In [None]:
## Import pandas
import pandas as pd

#### Checking Missing values in dataFrame for a particluar column

In [None]:
data.isnull()

In [None]:
## count how much NAN value in each column
data.isnull().sum()

#### .iloc() function

.iloc() function enables us to select a particular cell of the dataset that helps us select a value that belongs to a particular row or column from a set of values of a data frame or dataset.

In [None]:
data.iloc[0:10] ## retrieve starting 10 rows

In [None]:
## retrieve first 5 rows and 5th, 6th, 7th columns of data frame
data.iloc[0:5,5:8]

In [None]:
## retrieve first two columns of data frame with all rows
data.iloc[:,0:2]

*** .iloc returns a Pandas Series when one row is selected, and a Pandas DataFrame when multiple rows are selected, or if any column in full is selected.***

#### .loc() function

Pandas loc indexer can be used with DataFrames for two different use cases :-

    a) Selecting rows by label/index
    
    b) Selecting rows with a boolean / conditional lookup

The loc indexer is used with the same syntax as iloc: data.loc[<row selection>, <column selection>] 

In [None]:
## retreive first row data
data.loc[0]

In [None]:
## Retrive first 5 rows and 'Scheduled Castes - 2007-08','Scheduled Castes - 2004-05' column from datset
data.loc[0:5,['Scheduled Castes - 2007-08','Scheduled Castes - 2004-05']]

In [None]:
## Retrieve data from datset whose "Category of States" is equal to "Union Territories". 
data.loc[data["Category of States"] == "Union Territories"]

In [None]:
## Retrieve data from datset whose "Scheduled Castes - 2004-05" is greater than 10. 
data.loc[data["Scheduled Castes - 2004-05"] > 10]

In [None]:
## select rows with id column between 20 and 30, and just return "Scheduled Castes-2004-05","Scheduled Castes - 2007-08","Scheduled Tribes - 2004-05","Scheduled Tribes - 2007-08" columns
data.loc[20:30,["Scheduled Castes - 2004-05","Scheduled Castes - 2007-08","Scheduled Tribes - 2004-05","Scheduled Tribes - 2007-08"]]

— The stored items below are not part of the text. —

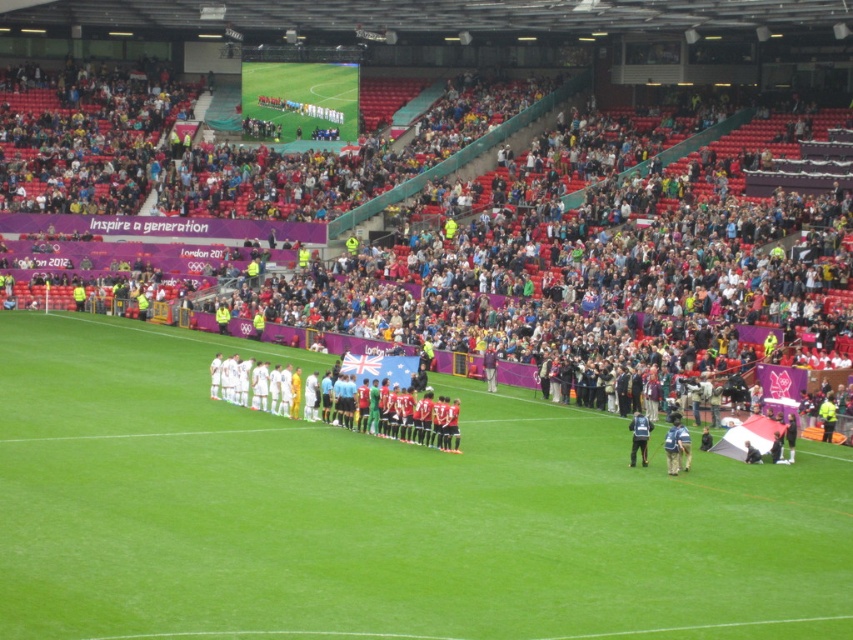 At what (x,y) coordinates should I click in order to perform the action: click on green grass football field at center. Please return your answer as a coordinate pair (x, y). Image resolution: width=853 pixels, height=640 pixels. Looking at the image, I should click on (378, 513).

Between point (697, 483) and point (637, 433), which one is positioned in front?

Point (697, 483) is more forward.

Locate an element on the screen. This screenshot has height=640, width=853. green grass football field at center is located at coordinates (378, 513).

Who is more forward, (675, 426) or (637, 435)?

Point (675, 426)

Describe the element at coordinates (676, 445) in the screenshot. I see `camouflage pants at center` at that location.

Does point (666, 451) lie in front of point (643, 452)?

Yes, it is in front of point (643, 452).

Where is `camouflage pants at center`? The height and width of the screenshot is (640, 853). camouflage pants at center is located at coordinates (676, 445).

Looking at this image, who is shorter, green grass football field at center or camouflage pants at center?

camouflage pants at center

Does green grass football field at center appear on the right side of camouflage pants at center?

No, green grass football field at center is not to the right of camouflage pants at center.

The height and width of the screenshot is (640, 853). In order to click on green grass football field at center in this screenshot , I will do click(378, 513).

Identify the location of green grass football field at center. This screenshot has width=853, height=640. (378, 513). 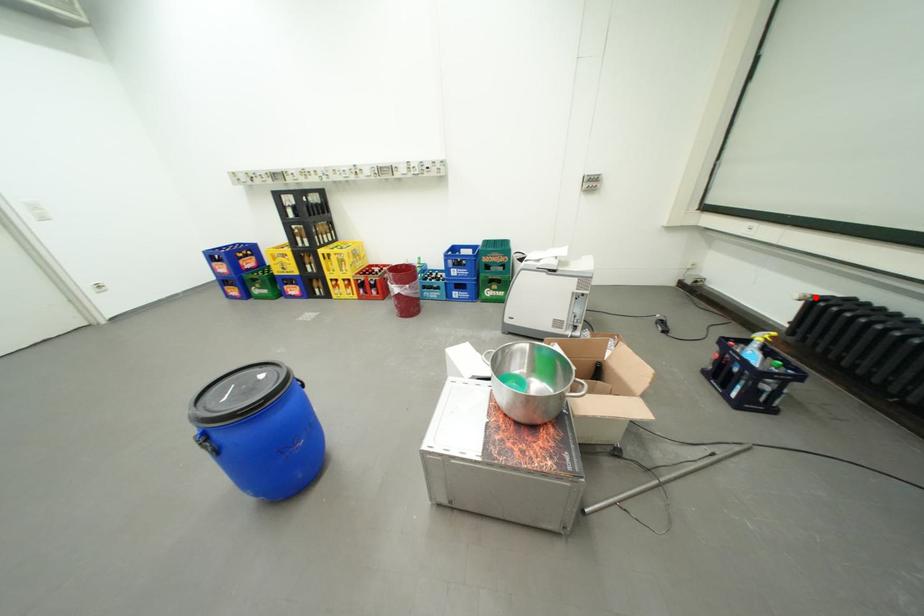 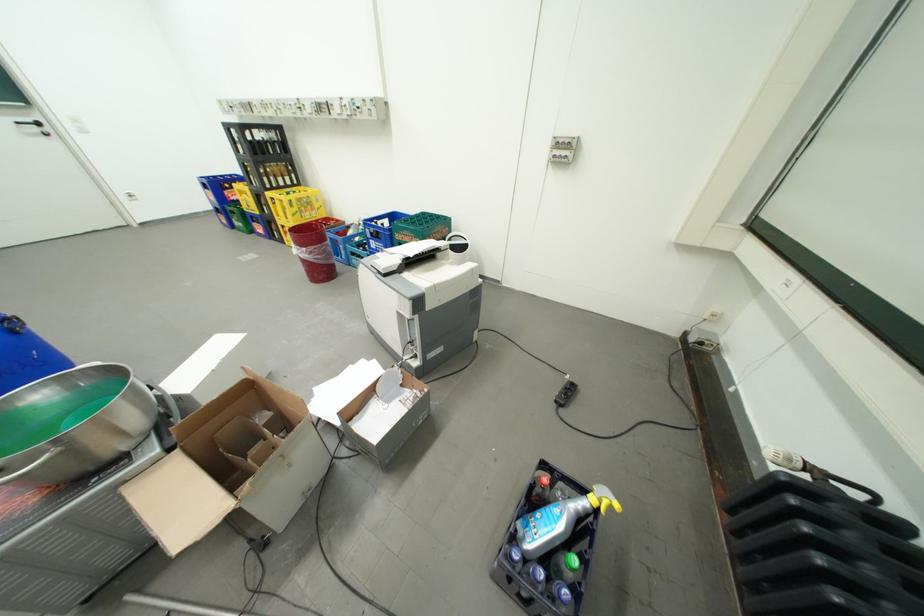 Question: I am providing you with two images of the same scene from different viewpoints. A red point is marked on the first image. Can you still see the location of the red point in image 2?

Choices:
 (A) Yes
 (B) No

Answer: (A) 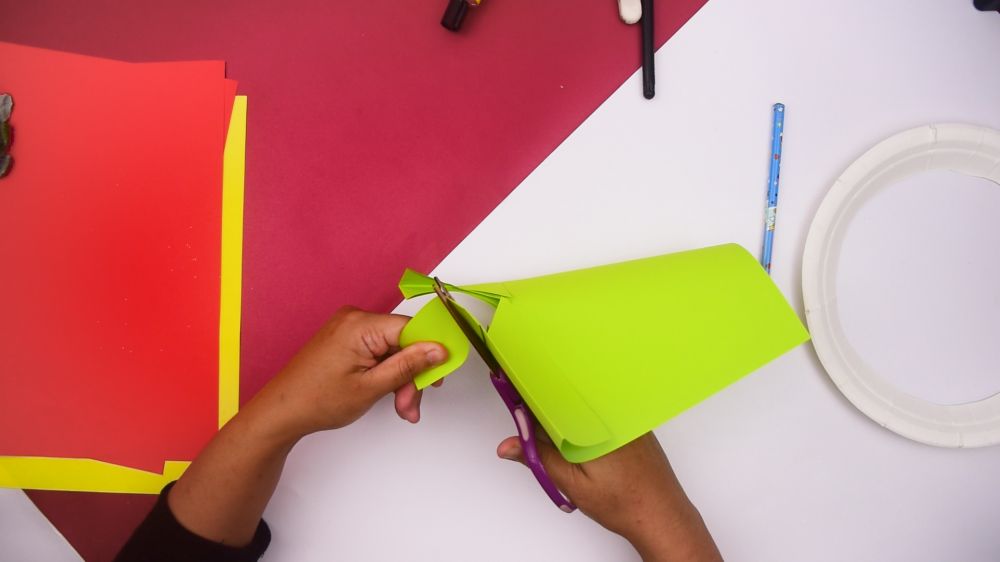 This screenshot has height=562, width=1000. I want to click on border between red and white sides of table, so click(x=536, y=167).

#### Dropping any rows with a DataFrame

In [None]:
import numpy as np

In [None]:
df = pd.DataFrame(np.arange(12).reshape(3, 4),columns=['A', 'B', 'C', 'D'])
df

In [None]:
### Drop columns
df.drop(['B', 'C'], axis=1)

In [None]:
### Drop column 'B'and 'C'
df.drop(columns=['B', 'C'])

In [None]:
### Drop a row by index
df.drop([0, 1])

In [None]:
df

In [None]:
df.drop(columns = ['B'],inplace = True)

In [None]:
df

#### dropna() function for deleting NAN values

using dropna() function we delete NAN values containing rows from the dataframe.

Some useful Parameters
------------------------

axis : {0 or 'index', 1 or 'columns'}, default 0
    
    * 0, or 'index' : Drop rows which contain missing values.
        
    * 1, or 'columns' : Drop columns which contain missing value.

how : {'any', 'all'}, default 'any'
    
    Determine if row or column is removed from DataFrame, when we have at least one NA or all NA.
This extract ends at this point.